All of lore.kernel.org
 help / color / mirror / Atom feed
From: Derrick Stolee <stolee@gmail.com>
To: Jeff King <peff@peff.net>
Cc: "SZEDER Gábor" <szeder.dev@gmail.com>,
	"Ævar Arnfjörð Bjarmason" <avarab@gmail.com>,
	"Stefan Beller" <sbeller@google.com>, git <git@vger.kernel.org>,
	"Duy Nguyen" <pclouds@gmail.com>
Subject: Re: Bloom Filters
Date: Thu, 11 Oct 2018 08:33:58 -0400	[thread overview]
Message-ID: <bcf5586e-d0b0-e5e2-0dff-fb4606ff91c4@gmail.com> (raw)
In-Reply-To: <20181009231250.GA19342@sigill.intra.peff.net>

On 10/9/2018 7:12 PM, Jeff King wrote:
> On Tue, Oct 09, 2018 at 05:14:50PM -0400, Jeff King wrote:
>
>> Hmph. It really sounds like we could do better with a custom RLE
>> solution. But that makes me feel like I'm missing something, because
>> surely I can't invent something better than the state of the art in a
>> simple thought experiment, right?
>>
>> I know what I'm proposing would be quite bad for random access, but my
>> impression is that EWAH is the same.

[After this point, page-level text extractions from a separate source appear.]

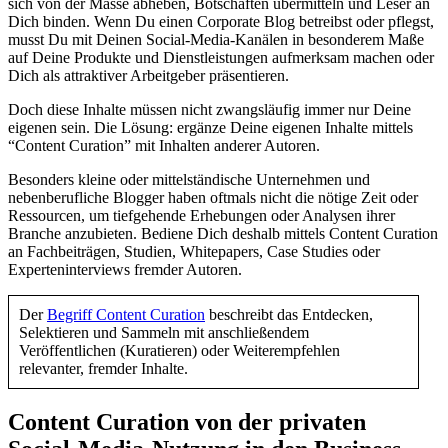
sich von der Masse abheben, Botschaften übermitteln und Leser an
Dich binden. Wenn Du einen Corporate Blog betreibst oder pflegst,
musst Du mit Deinen Social-Media-Kanälen in besonderem Maße
auf Deine Produkte und Dienstleistungen aufmerksam machen oder
Dich als attraktiver Arbeitgeber präsentieren.
Doch diese Inhalte müssen nicht zwangsläufig immer nur Deine
eigenen sein. Die Lösung: ergänze Deine eigenen Inhalte mittels
“Content Curation” mit Inhalten anderer Autoren.
Besonders kleine oder mittelständische Unternehmen und
nebenberufliche Blogger haben oftmals nicht die nötige Zeit oder
Ressourcen, um tiefgehende Erhebungen oder Analysen ihrer
Branche anzubieten. Bediene Dich deshalb mittels Content Curation
an Fachbeiträgen, Studien, Whitepapers, Case Studies oder
Experteninterviews fremder Autoren.
Der
Begriff Content Curation
beschreibt das Entdecken,
Selektieren und Sammeln mit anschließendem
Veröffentlichen (Kuratieren) oder Weiterempfehlen
relevanter, fremder Inhalte.
Content Curation von der privaten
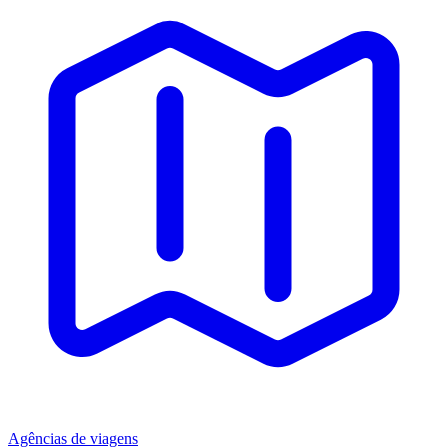
Agências de viagens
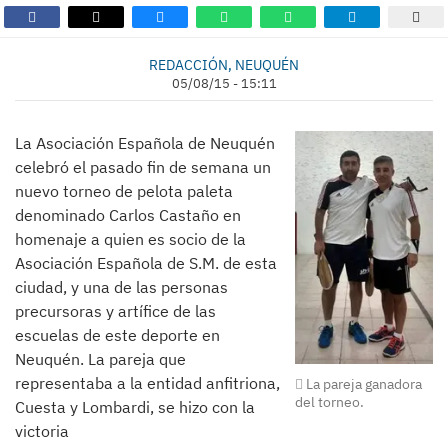
REDACCIÓN, NEUQUÉN
05/08/15 - 15:11
La Asociación Española de Neuquén
celebró el pasado fin de semana un
nuevo torneo de pelota paleta
denominado Carlos Castaño en
homenaje a quien es socio de la
Asociación Española de S.M. de esta
ciudad, y una de las personas
precursoras y artífice de las
escuelas de este deporte en
Neuquén. La pareja que
representaba a la entidad anfitriona,
La pareja ganadora
del torneo.
Cuesta y Lombardi, se hizo con la
victoria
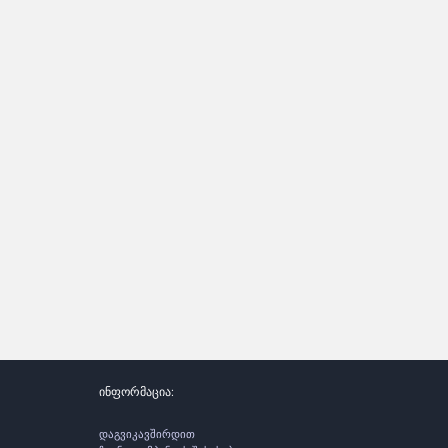
ინფორმაცია:
დაგვიკავშირდით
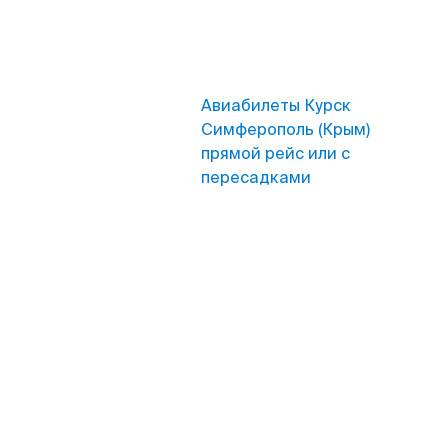
Авиабилеты Курск
Симферополь (Крым)
прямой рейс или с
пересадками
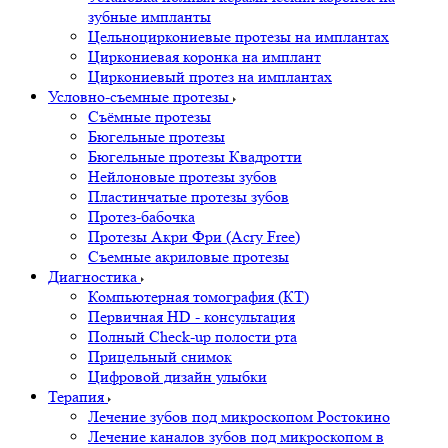
зубные импланты
Цельноциркониевые протезы на имплантах
Циркониевая коронка на имплант
Циркониевый протез на имплантах
Условно-съемные протезы
Съёмные протезы
Бюгельные протезы
Бюгельные протезы Квадротти
Нейлоновые протезы зубов
Пластинчатые протезы зубов
Протез-бабочка
Протезы Акри Фри (Acry Free)
Съемные акриловые протезы
Диагностика
Компьютерная томография (КТ)
Первичная HD - консультация
Полный Check-up полости рта
Прицельный снимок
Цифровой дизайн улыбки
Терапия
Лечение зубов под микроскопом Ростокино
Лечение каналов зубов под микроскопом в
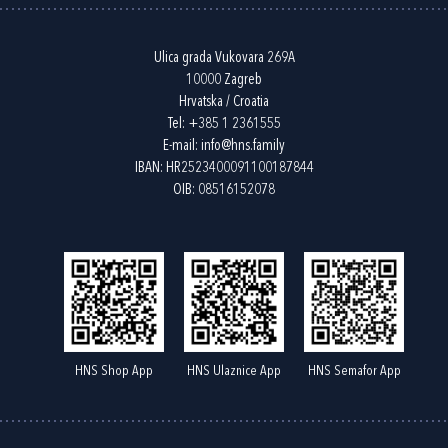
Ulica grada Vukovara 269A
10000 Zagreb
Hrvatska / Croatia
Tel:
+385 1 2361555
E-mail:
info@hns.family
IBAN: HR2523400091100187844
OIB: 08516152078
HNS Shop App
HNS Ulaznice App
HNS Semafor App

For the scale of bitmaps we're
>> talking about, I think linear/streaming access through the bitmap would
>> be OK.
> Thinking on it more, what I was missing is that for truly dense random
> bitmaps, this will perform much worse. Because it will use a byte to say
> "there's one 1", rather than a bit.
>
> But I think it does OK in practice for the very sparse bitmaps we tend
> to see in this application.  I was able to generate a complete output
> that can reproduce "log --name-status -t" for linux.git in 32MB. But:
>
>    - 15MB of that is commit sha1s, which will be stored elsewhere in a
>      "real" system
>
>    - 5MB of that is path list (which should shrink by a factor of 10 with
>      prefix compression, and is really a function of a tree size less
>      than history depth)
>
> So the per-commit cost is not too bad. That's still not counting merges,
> though, which would add another 10-15% (or maybe more; their bitmaps are
> less sparse).
>
> I don't know if this is a fruitful path at all or not. I was mostly just
> satisfying my own curiosity on the bitmap encoding question. But I'll
> post the patches, just to show my work. The first one is the same
> initial proof of concept I showed earlier.
>
>    [1/3]: initial tree-bitmap proof of concept
>    [2/3]: test-tree-bitmap: add "dump" mode
>    [3/3]: test-tree-bitmap: replace ewah with custom rle encoding
>
>   Makefile                    |   1 +
>   t/helper/test-tree-bitmap.c | 344 ++++++++++++++++++++++++++++++++++++
>   2 files changed, 345 insertions(+)
>   create mode 100644 t/helper/test-tree-bitmap.c
I'm trying to test this out myself, and am having trouble reverse 
engineering how I'm supposed to test it.

Looks like running "t/helper/test-tree-bitmap gen" will output a lot of 
binary data. Where should I store that? Does any file work?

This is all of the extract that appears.